Uploading Slows Download Speed (and vice versa) behind Cisco 2901 NAT - Page 3

Ian Stephens · ‎07-19-2017

Hi there,

We have recently had a new leased line installed. It comes in over fiber with an NTE which converts to a 100Mb Ethernet connection (straight into the router).

We are guaranteed 100Mb up and 100Mb down from our provider.

We are running NAT on the router to provide Internet connectivity to clients private side.

We noticed that when downloading, we can achieve full throughput as this example shows:

The same is vice-versa; when we upload (without running a parallel download) we can obtain full throughput for the upload.

However, when we run both at the same time (upload and download) we notice that throughput is limited (for both).

See an example of an upload with a parallel download taking place:

... notice the decreased throughput.

We checked the CPU on the router and it's running at about 58% with both upload/download threads running at the same time. I don't think CPU is the issue here.

Perhaps it's simply the overheads of TCP/IP?

The inside interface (connected to our switch) is running at 1Gbps / full duplex.

The outside interface (connected to the NTE) is running at 100Mbps / full duplex.

Here is some of our configuration:

NAT/Routing

ip nat inside source list 100 interface GigabitEthernet0/1 overload
ip nat inside source static tcp 192.168.0.160 51413 interface GigabitEthernet0/1 51413
ip nat inside source static 192.168.0.210 x.x.x.x
ip nat inside source static 192.168.0.250 x.x.x.x
ip route 0.0.0.0 0.0.0.0 x.x.x.x

Interface

interface GigabitEthernet0/0
ip address 192.168.0.1 255.255.255.0
ip nat inside
ip virtual-reassembly in
duplex auto
speed auto
no mop enabled

interface GigabitEthernet0/1
ip address x.x.x.x 255.255.255.248
ip nat outside
ip virtual-reassembly in
duplex auto
speed auto

We are also running CEF

ip cef

Thoughts around queueing

Perhaps running some kind of fair-queue on the interface will improve throughout but I was under the impressions that it was for slower links that have trouble like this. I am also under that impression that it uses lots of CPU.

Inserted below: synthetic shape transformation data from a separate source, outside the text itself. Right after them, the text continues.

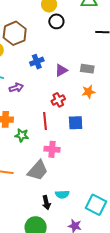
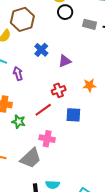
blue cross: (37, 62) -> (41, 50), turned -32
gray rectangle: (87, 69) -> (90, 24), moved
purple arrow: (16, 88) -> (18, 74), turned -96
red line: (45, 121) -> (43, 110), turned 54

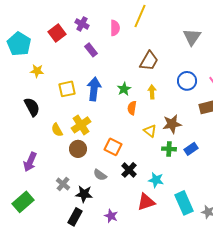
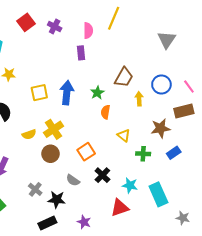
red square: (57, 33) -> (26, 22), moved
purple rectangle: (91, 50) -> (81, 53), moved, turned 32
brown trapezoid: (149, 61) -> (124, 77), moved
yellow arrow: (152, 92) -> (139, 99), moved
brown star: (172, 124) -> (160, 128), moved
yellow semicircle: (57, 130) -> (29, 134), turned -80
orange square: (113, 147) -> (86, 152), turned 30
blue rectangle: (191, 149) -> (174, 153), moved
cyan rectangle: (184, 203) -> (158, 194), moved
black rectangle: (75, 217) -> (47, 223), turned 36

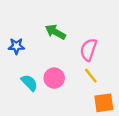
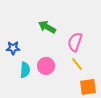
blue star: (16, 46) -> (13, 48), moved
cyan semicircle: (29, 83) -> (25, 70), turned 49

Currently, both interfaces are running default FIFO.

Any thoughts, suggestions, explanations and help are greatly appreciated and I thank you in advance.

Ian Stephens · ‎07-20-2017

Off the top of my head, interface command hold-queue output #.

The command we used on the external int (Gi/01) was:

hold-queue 256 out

We cleared counters and ran an up/down test to max out the connection:

Total output drops: 148
Output queue: 388/512 (size/max)

We are still getting output drops (as above) - these stats were just after clearing counters.

Ian Stephens · ‎07-20-2017

Since applying the hold-queue, I have noticed:

When running an upload/download on separate machines, I can get ~11MB/s upload and the download stays 5-7MB/s.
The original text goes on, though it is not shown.